Tuesday, November 1, 2011

Europe is Still Struggling

The debt deal cut in Europe last week apparently did not get out in front of the markets through its own actions.  Interest rates and interest rate spreads over the German 10-year bond rate remained at or near Euro-era highs. 

There were a lot of questions still floating around financial markets last Friday.  (See my post on Blogspot of October 28, 2011: http://maseportfolio.blogspot.com/.) But just where is the weak spot in last week’s deal…the write down of Greek debt?  The recapitalization of the banks?  Or, the European bailout fund?  Or, all of the above?

The point still remains that financial markets are not satisfied.

The yield on Italian 10-year bonds closed at 6.11 percent yesterday, a new euro era high and this was 411 basis points above the comparable German bond.  The yield on Portuguese bonds on Friday was almost 1200 basis points above the German bond, also a new euro era high.  And, yields on Greek bonds, Spanish bonds and other stay at lofty spreads above the German bond.

It is one thing when credit inflation pervades the financial system.  Credit inflation provides incentives to create debt, to speculate, to absorb more risk. 

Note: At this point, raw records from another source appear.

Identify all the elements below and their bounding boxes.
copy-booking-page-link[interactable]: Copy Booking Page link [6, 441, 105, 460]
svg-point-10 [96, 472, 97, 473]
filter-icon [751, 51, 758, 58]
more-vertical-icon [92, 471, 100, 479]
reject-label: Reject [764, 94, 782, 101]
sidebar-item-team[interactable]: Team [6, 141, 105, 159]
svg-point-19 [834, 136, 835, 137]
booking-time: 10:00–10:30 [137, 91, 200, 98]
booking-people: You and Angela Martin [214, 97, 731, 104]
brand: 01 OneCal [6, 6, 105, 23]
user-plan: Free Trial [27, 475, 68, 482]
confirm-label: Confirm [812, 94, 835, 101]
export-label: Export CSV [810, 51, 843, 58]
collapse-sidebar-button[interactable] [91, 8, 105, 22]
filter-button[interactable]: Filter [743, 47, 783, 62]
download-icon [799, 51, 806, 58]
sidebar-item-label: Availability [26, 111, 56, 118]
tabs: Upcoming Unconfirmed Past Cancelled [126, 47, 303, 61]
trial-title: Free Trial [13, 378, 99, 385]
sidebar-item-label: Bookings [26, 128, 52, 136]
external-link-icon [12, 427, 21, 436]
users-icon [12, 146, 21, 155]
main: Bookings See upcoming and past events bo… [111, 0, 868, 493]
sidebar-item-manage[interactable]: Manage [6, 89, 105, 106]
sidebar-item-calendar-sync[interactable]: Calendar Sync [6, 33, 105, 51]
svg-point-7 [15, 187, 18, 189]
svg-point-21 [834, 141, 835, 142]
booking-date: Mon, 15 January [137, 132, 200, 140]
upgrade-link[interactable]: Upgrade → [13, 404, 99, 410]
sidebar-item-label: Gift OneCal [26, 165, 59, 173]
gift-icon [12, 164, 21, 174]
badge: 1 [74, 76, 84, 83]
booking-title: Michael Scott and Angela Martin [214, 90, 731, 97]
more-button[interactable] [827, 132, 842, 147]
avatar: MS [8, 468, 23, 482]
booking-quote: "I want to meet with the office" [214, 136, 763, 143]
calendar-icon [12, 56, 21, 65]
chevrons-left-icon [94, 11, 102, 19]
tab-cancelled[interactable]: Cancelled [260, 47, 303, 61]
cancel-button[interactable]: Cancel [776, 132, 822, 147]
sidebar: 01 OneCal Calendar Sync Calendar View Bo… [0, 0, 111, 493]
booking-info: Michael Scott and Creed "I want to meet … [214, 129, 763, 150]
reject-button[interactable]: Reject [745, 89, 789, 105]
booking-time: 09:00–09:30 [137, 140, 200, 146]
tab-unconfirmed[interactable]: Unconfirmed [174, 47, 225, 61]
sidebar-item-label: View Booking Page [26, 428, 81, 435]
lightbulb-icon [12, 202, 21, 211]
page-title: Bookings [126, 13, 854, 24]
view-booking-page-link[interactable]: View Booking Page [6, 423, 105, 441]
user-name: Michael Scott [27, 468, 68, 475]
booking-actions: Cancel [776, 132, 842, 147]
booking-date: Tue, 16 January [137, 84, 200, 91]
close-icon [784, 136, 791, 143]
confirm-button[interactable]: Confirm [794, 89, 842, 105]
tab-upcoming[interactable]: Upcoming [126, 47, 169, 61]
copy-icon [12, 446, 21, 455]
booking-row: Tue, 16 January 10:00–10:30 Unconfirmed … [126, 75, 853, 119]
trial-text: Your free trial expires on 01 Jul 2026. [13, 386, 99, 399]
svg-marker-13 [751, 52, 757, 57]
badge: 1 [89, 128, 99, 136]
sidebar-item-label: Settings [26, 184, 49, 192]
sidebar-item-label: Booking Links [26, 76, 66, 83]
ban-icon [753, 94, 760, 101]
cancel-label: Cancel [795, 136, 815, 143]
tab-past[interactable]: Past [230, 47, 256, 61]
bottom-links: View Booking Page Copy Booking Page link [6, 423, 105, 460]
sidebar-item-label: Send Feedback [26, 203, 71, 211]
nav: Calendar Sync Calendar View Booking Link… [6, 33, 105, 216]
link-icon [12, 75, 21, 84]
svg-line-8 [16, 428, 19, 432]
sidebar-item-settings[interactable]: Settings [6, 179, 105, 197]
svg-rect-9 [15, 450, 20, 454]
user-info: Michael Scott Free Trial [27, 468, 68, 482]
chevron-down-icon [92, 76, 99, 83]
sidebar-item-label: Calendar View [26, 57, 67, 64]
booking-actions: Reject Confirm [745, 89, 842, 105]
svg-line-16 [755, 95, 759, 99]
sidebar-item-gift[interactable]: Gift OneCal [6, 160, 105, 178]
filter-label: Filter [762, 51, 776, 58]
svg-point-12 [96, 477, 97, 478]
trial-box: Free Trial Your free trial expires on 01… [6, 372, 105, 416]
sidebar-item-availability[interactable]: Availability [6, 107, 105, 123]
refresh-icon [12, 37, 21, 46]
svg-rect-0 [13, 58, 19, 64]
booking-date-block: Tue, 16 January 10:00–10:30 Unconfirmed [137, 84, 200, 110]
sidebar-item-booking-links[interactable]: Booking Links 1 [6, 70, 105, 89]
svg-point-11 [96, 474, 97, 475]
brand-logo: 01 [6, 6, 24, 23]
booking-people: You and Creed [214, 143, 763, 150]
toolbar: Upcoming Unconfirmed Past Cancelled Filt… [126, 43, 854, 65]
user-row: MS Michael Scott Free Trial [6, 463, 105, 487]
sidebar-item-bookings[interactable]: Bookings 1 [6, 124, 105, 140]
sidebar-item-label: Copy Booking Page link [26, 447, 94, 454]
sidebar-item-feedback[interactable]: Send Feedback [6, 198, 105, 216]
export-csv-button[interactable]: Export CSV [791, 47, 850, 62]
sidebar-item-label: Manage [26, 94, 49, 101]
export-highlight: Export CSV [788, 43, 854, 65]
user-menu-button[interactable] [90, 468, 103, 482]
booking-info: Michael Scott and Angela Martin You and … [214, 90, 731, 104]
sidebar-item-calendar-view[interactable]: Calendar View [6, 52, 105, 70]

When credit inflation is checked, as it is at the present time (although not through the explicit desire of a large number of governments) the fiscally and economically strong dominate.  That is why Germany is currently in such a strong position in Europe.

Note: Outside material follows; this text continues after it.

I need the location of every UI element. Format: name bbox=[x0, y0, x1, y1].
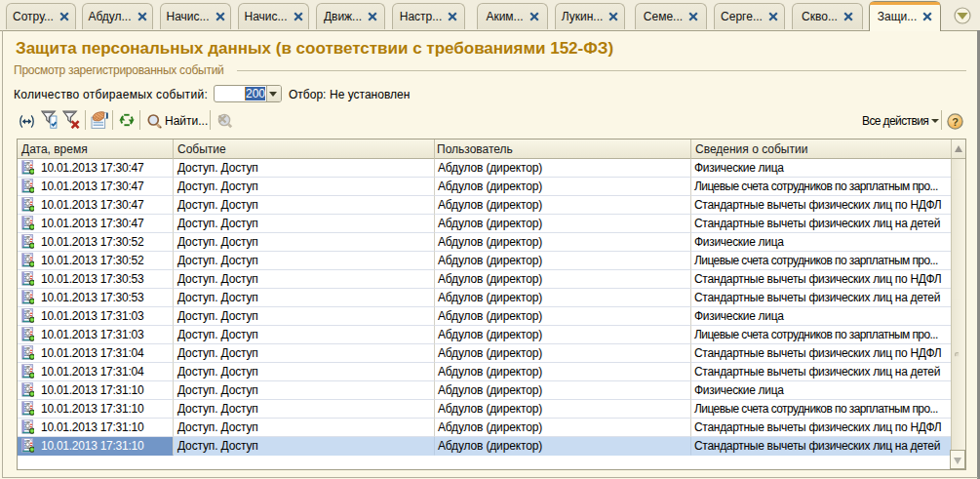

Credit inflation like we have experienced over the past fifty years encourages financial leverage, excessive risk taking, and cutting corners.  The incentives that exist at such times allow governments and businesses and banks to issue debt and leverage up…and the credit inflation buys them out. 

Speculation thrives in a time of credit inflation.  I read an article like that of Andrew Ross Sorkin in the New York Times this morning (http://dealbook.nytimes.com/2011/10/31/its-lonely-without-the-goldman-net/?ref=business),  an article that discusses the trading and “big bets” placed by such names as John Corzine, John Thain, Robert Rubin, and J. Chris Flowers.  These individuals benefitted by taking on more and more risk during the time of credit inflation and financing this risk taking with lots of leverage, and especially short term debt.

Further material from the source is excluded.